The Terra approach received an update last year. The new strategy confirms new emissions goals for financed activities in the nine high-emitting sectors it regards as a priority under Terra. Eight of them are badged as aligned with net-zero on a 1.5C pathway, with shipping being the only exception at present. Across the eight sectors, ING has more than €330bn of activity.

Speaking exclusively to edie, the company’s global head of sustainability Anne-Sophie Castelnau explains how the risks and opportunities facing the sector continue to evolve as a result of both action and inaction.

“Our Terra approach is based on data that is publicly available and we are therefore quite comfortable because what we are achieving is measurable and we can approach our climate impact very transparently,” Castelnau tells edie.

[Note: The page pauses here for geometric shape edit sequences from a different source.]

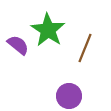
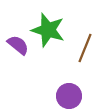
green star: rotated 16 degrees counterclockwise
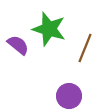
green star: moved 1 px right, 1 px up
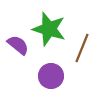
brown line: moved 3 px left
purple circle: moved 18 px left, 20 px up
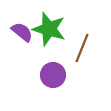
purple semicircle: moved 4 px right, 13 px up
purple circle: moved 2 px right, 1 px up
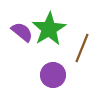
green star: rotated 24 degrees clockwise
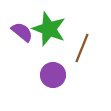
green star: rotated 20 degrees counterclockwise
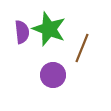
purple semicircle: rotated 45 degrees clockwise
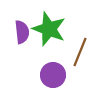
brown line: moved 2 px left, 4 px down
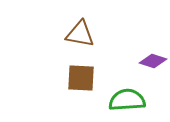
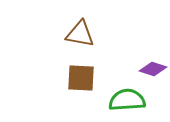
purple diamond: moved 8 px down
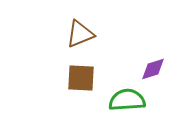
brown triangle: rotated 32 degrees counterclockwise
purple diamond: rotated 36 degrees counterclockwise
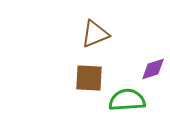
brown triangle: moved 15 px right
brown square: moved 8 px right
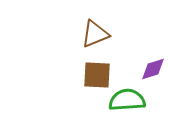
brown square: moved 8 px right, 3 px up
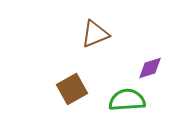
purple diamond: moved 3 px left, 1 px up
brown square: moved 25 px left, 14 px down; rotated 32 degrees counterclockwise
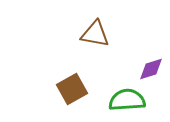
brown triangle: rotated 32 degrees clockwise
purple diamond: moved 1 px right, 1 px down
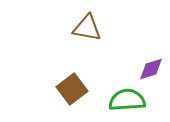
brown triangle: moved 8 px left, 6 px up
brown square: rotated 8 degrees counterclockwise
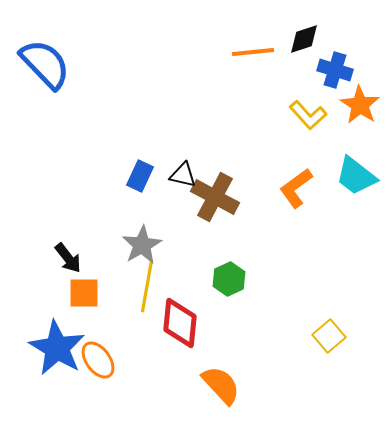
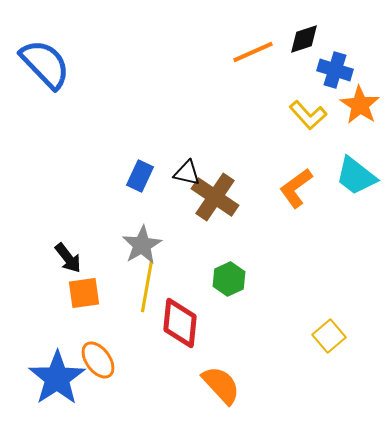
orange line: rotated 18 degrees counterclockwise
black triangle: moved 4 px right, 2 px up
brown cross: rotated 6 degrees clockwise
orange square: rotated 8 degrees counterclockwise
blue star: moved 30 px down; rotated 8 degrees clockwise
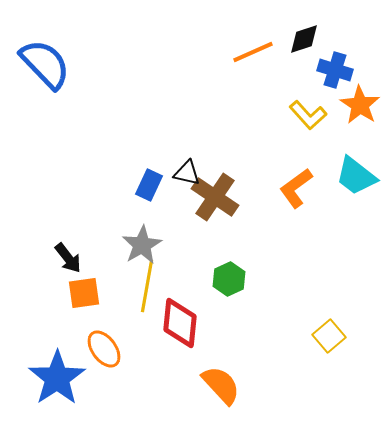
blue rectangle: moved 9 px right, 9 px down
orange ellipse: moved 6 px right, 11 px up
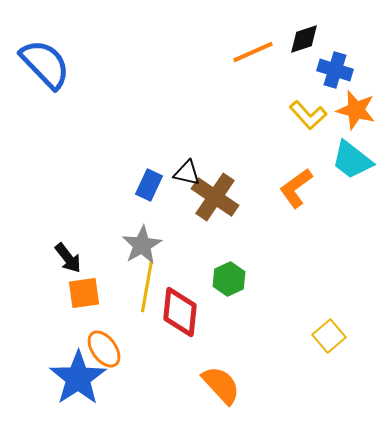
orange star: moved 4 px left, 5 px down; rotated 18 degrees counterclockwise
cyan trapezoid: moved 4 px left, 16 px up
red diamond: moved 11 px up
blue star: moved 21 px right
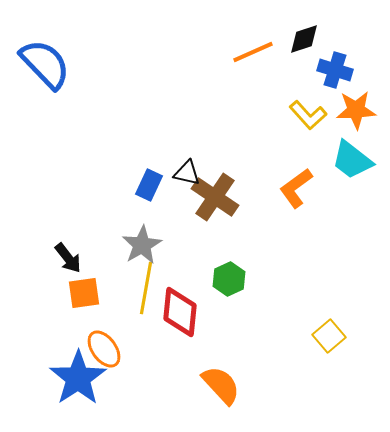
orange star: rotated 18 degrees counterclockwise
yellow line: moved 1 px left, 2 px down
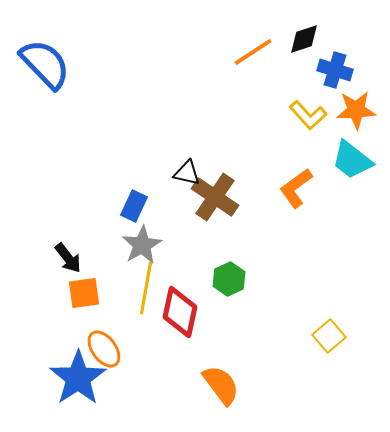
orange line: rotated 9 degrees counterclockwise
blue rectangle: moved 15 px left, 21 px down
red diamond: rotated 6 degrees clockwise
orange semicircle: rotated 6 degrees clockwise
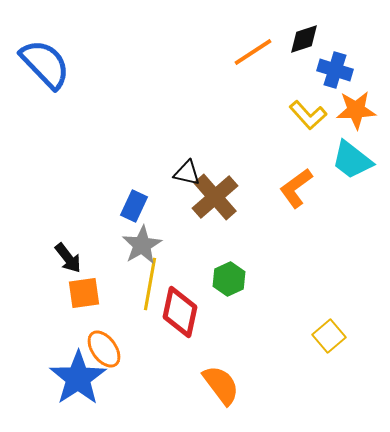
brown cross: rotated 15 degrees clockwise
yellow line: moved 4 px right, 4 px up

“But as more organisation talk about [climate action] then challenges can come in many shapes and forms, including greenwashing. One thing we can try to do is put many processes and procedures in place and comply with regulations as much as possible, but when those regulations aren’t quite clear or specific enough, then challenges emerge.”

Much has been said about unscrambling the “alphabet soup” of ESG frameworks.

One of the key challenges facing ESG finance and investing is that many companies, ratings agencies and investors are using different definitions of ESG and different methodologies to assess performance across each of the three pillars. Some of these methodologies are based on historic data, some on future predictions. Some assign more importance to issues which are less material to a particular sector or project than those which materiality assessments have proven to be key. Some assign more weight to the ‘E’ and/or the ‘S’ than the ‘G’.

For Castelnau, this lack of clarity places a renewed importance on both data and engagement.

Upstream oil and gas remains ING’s largest climate impact across its value chain and the company has included “Trade and Commodity Finance business” under a recently updated engagement approach. As such, ING will aim to reduce the combined volume of traded oil and gas it finances by the same reduction targets that it has committed for upstream lending – a 19% reduction by 2030 in line with IEA pathway. ING will publish public targets for Trade and Commodity Finance in 2024.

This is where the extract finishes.